The Commission's decision also avoids a regulatory incoherence that would have penalised European producers: under the previous scope, goods produced with EU leather would have been subject to EUDR compliance requirements while those produced with non-EU leather would not, placing European tanneries at a direct competitive disadvantage and putting at risk tens of thousands of rural jobs across the continent.
A collective achievement
This outcome is the result of two years of sustained, evidence-based engagement by COTANCE, its national member associations, and a united global leather industry - from the United States to Australia, Africa and New Zealand - working together under the International Council of Tanners to make the scientific case to EU institutions.

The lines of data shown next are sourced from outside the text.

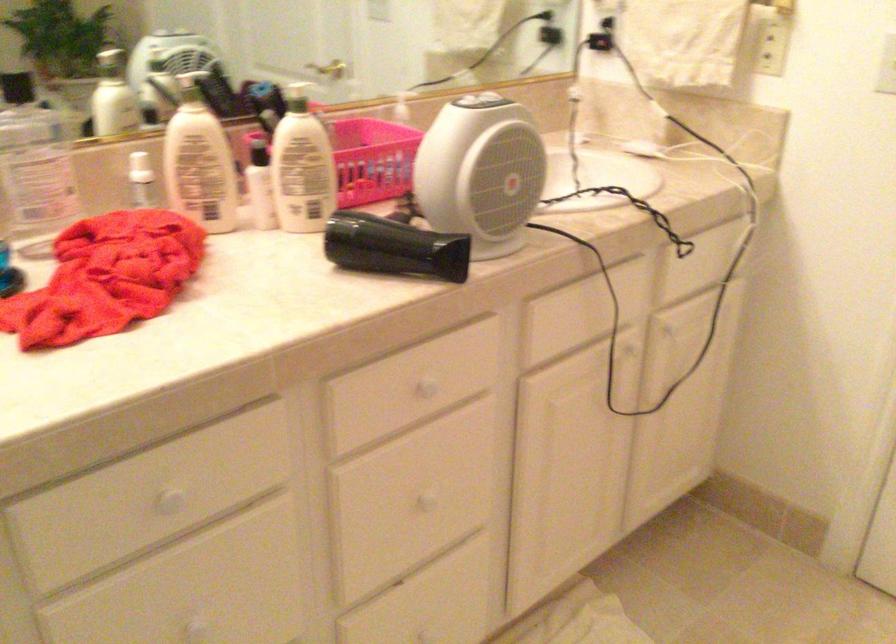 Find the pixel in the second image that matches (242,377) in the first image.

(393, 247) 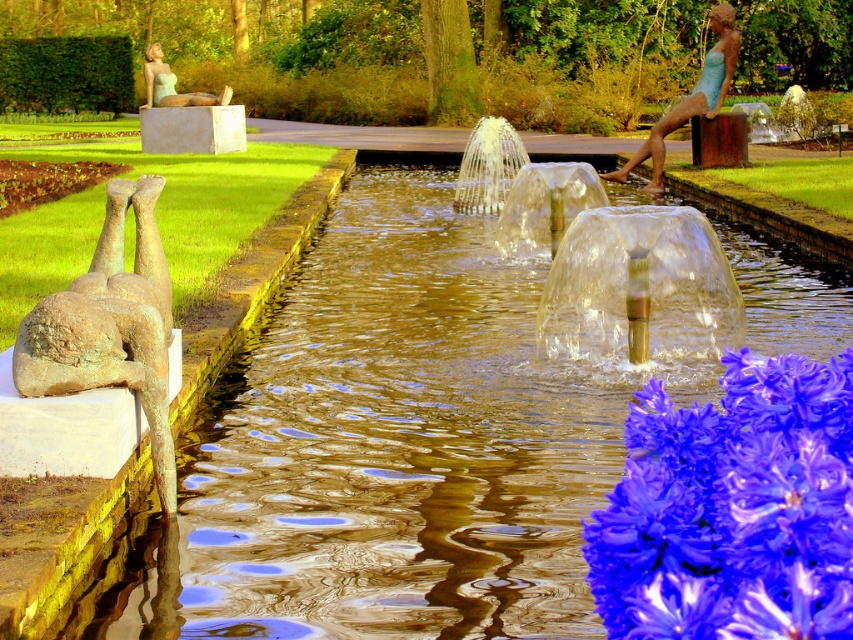 Looking at this image, what are the coordinates of the bronze statue at left in the image?

The bronze statue at left is located at coordinates point (109, 324).

You are standing at the center of the garden facing the water feature. Which direction should you turn to find the bronze statue at left?

Since the bronze statue at left is located at the left side of the water feature, you should turn to your left to find it. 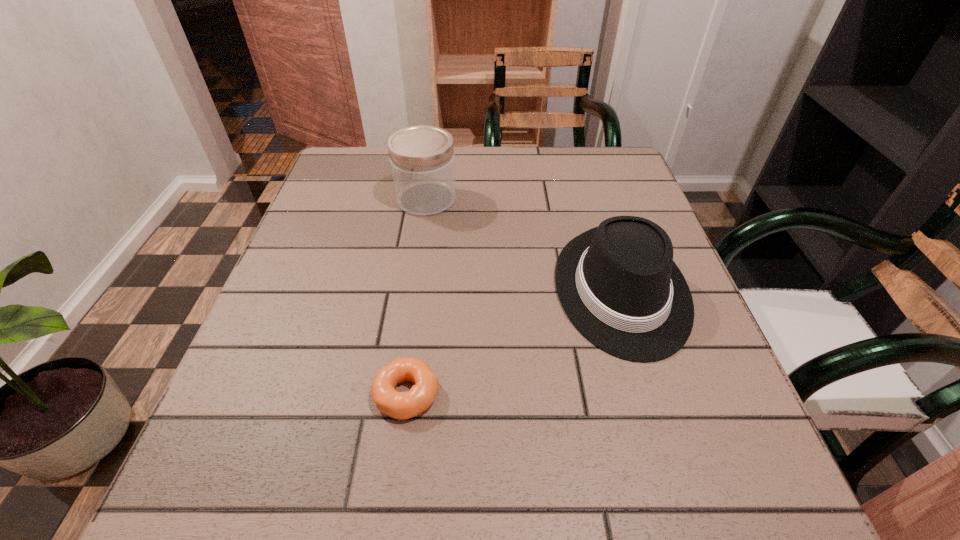 Locate an element on the screen. Image resolution: width=960 pixels, height=540 pixels. object that is at the right edge is located at coordinates (618, 284).

In the image, there is a desktop. Identify the location of vacant space at the far edge. This screenshot has height=540, width=960. [x=471, y=147].

Image resolution: width=960 pixels, height=540 pixels. Find the location of `blank space at the near edge of the desktop`. blank space at the near edge of the desktop is located at coordinates (563, 495).

In the image, there is a desktop. Identify the location of vacant space at the left edge. This screenshot has width=960, height=540. (296, 382).

Find the location of a particular element. vacant space at the right edge of the desktop is located at coordinates (650, 410).

The image size is (960, 540). I want to click on vacant space at the far left corner of the desktop, so click(335, 187).

This screenshot has height=540, width=960. Identify the location of vacant space at the far right corner of the desktop. (603, 185).

In the image, there is a desktop. Find the location of `vacant space at the near right corner`. vacant space at the near right corner is located at coordinates (672, 467).

Image resolution: width=960 pixels, height=540 pixels. What are the coordinates of `free space that is in between the rightmost object and the nearest object` in the screenshot? It's located at (515, 342).

This screenshot has width=960, height=540. Identify the location of free space between the second shortest object and the jar. (524, 245). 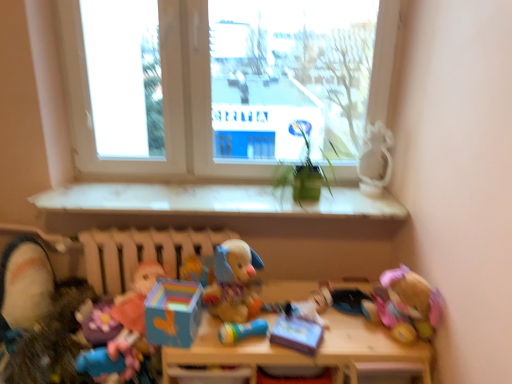 Locate an element on the screen. The height and width of the screenshot is (384, 512). vacant area to the right of matte cardboard box at center, which ranks as the 3th toy in right-to-left order is located at coordinates (346, 336). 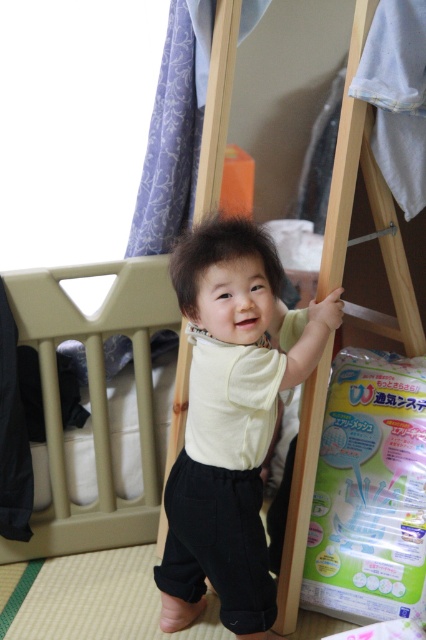 You are a delivery person holding a package that is 1.5 meters long. You need to place it in this room without blocking the camera view. Is the space between the matte yellow shirt at center and the camera sufficient to fit the package horizontally?

The distance between the matte yellow shirt at center and the camera is 1.28 meters. Since the package is 1.5 meters long, it cannot fit in the available space as it is longer than the distance provided.

You are a photographer standing in the room. You see two points marked in the image. The first point is at coordinates point (267, 556) and the second point is at point (305, 460). Which point is closer to you?

Point (267, 556) is closer to the viewer than point (305, 460). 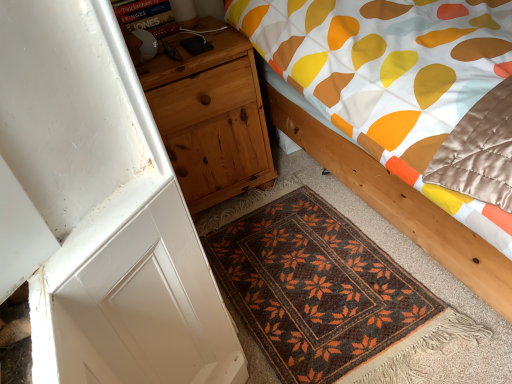 Measure the distance between wooden bed at center and camera.

wooden bed at center is 26.63 inches from camera.

The image size is (512, 384). Describe the element at coordinates (393, 110) in the screenshot. I see `wooden bed at center` at that location.

Where is `brown woven mat at lower center`? brown woven mat at lower center is located at coordinates (326, 295).

Is natural wood nightstand at left surrounding wooden bed at center?

No, wooden bed at center is not surrounded by natural wood nightstand at left.

Who is bigger, natural wood nightstand at left or wooden bed at center?

Bigger between the two is wooden bed at center.

Which object is positioned more to the left, natural wood nightstand at left or wooden bed at center?

Positioned to the left is natural wood nightstand at left.

How different are the orientations of natural wood nightstand at left and wooden bed at center in degrees?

"Leather's confirmed exclusion from the EUDR is a satisfaction for the whole sector, as it follows what the Commission already proposed in May," - said Manuel Rios, President of COTANCE. "Now it is time to keep working to showcase leather's sustainability credentials."
"Today's Commission decision is a step in the right direction in ensuring that leather is recognised for what it truly is: a durable material and a by-product of the meat and dairy industries. The European leather industry is firmly committed to its existing traceability schemes, including those developed by the Leather Traceability Cluster Alliance," - said Edoardo De Paola, Secretary General of COTANCE.
The Delegated Act foresees a review of leather's inclusion in the EUDR scope in 2030. COTANCE will approach that review with an even stronger evidence base than the one that defined its engagement throughout this process.